Iniciativas Sanitarias, Montevideo, Uruguay.
Int J Gynaecol Obstet. 2012 Sep;118 Suppl 1:S21-7. doi: 10.1016/j.ijgo.2012.05.006.
To describe the initial stages of the implementation of a risk-reduction model designed by Iniciativas Sanitarias to shield women from unsafe abortion in a traditional community on the Uruguay-Brazil border.
This mixed-design study was conducted first between 22 and 26 March 2010, and then between 2 and 7 May 2011, in Rivera, Uruguay, to gather information from women seen at health centers, healthcare providers, and local policy makers before the project started and midway through the project.

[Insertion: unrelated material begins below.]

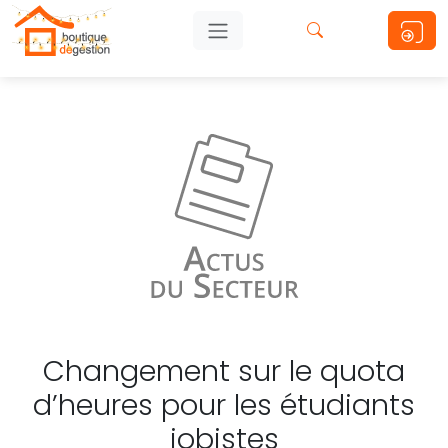
Changement sur le quota
d’heures pour les étudiants
jobistes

At baseline most women and providers considered abortion justifiable only on narrow grounds, yet favored the implementation of a risk-reduction model that would include preabortion as well as postabortion counseling, the former providing information on different abortion methods and their risks. By the midterm assessment, the counseling service had assisted 87 women with unwanted pregnancies. Of the 52 who came for a postabortion visit, 50 had self-administered misoprostol, with no complications. Women were highly satisfied with the counseling. At baseline, misoprostol seemed to be available from both pharmacists and informal sellers. At midterm, it was still available from informal vendors but pharmacists said they did not provide misoprostol. The risk-reduction initiative heightened public attention to the abortion issue but the controversy it generated did not seriously impede its implementation.
It is feasible to implement the proposed risk-reduction model in a traditional community such as Rivera, not only in Uruguay but in any country irrespective of its abortion laws.
描述由 Iniciativas Sanitarias 设计的减少风险模式在乌拉圭-巴西边境的一个传统社区中实施的初始阶段,以保护妇女免受不安全堕胎的影响。
本混合设计研究于 2010 年 3 月 22 日至 26 日和 2011 年 5 月 2 日至 7 日在乌拉圭 Rivera 进行,以在项目开始前和项目进行到一半时收集在卫生中心就诊的妇女、医疗保健提供者和当地政策制定者的信息。
基线时,大多数妇女和提供者仅在狭窄的基础上认为堕胎是合理的,但赞成实施减少风险的模式,该模式将包括堕胎前和堕胎后的咨询,前者提供有关不同堕胎方法及其风险的信息。在中期评估时,咨询服务已协助 87 名意外怀孕的妇女。在 52 名来堕胎后就诊的妇女中,有 50 名自行服用米索前列醇,没有并发症。妇女对咨询非常满意。在基线时,米索前列醇似乎可从药剂师和非正规卖家处获得。在中期,它仍然可以从非正规供应商处获得,但药剂师表示他们不提供米索前列醇。减少风险的举措提高了公众对堕胎问题的关注,但由此引发的争议并没有严重阻碍其实施。
在像 Rivera 这样的传统社区中实施拟议的减少风险模式是可行的,不仅在乌拉圭,而且在任何国家,无论其堕胎法如何。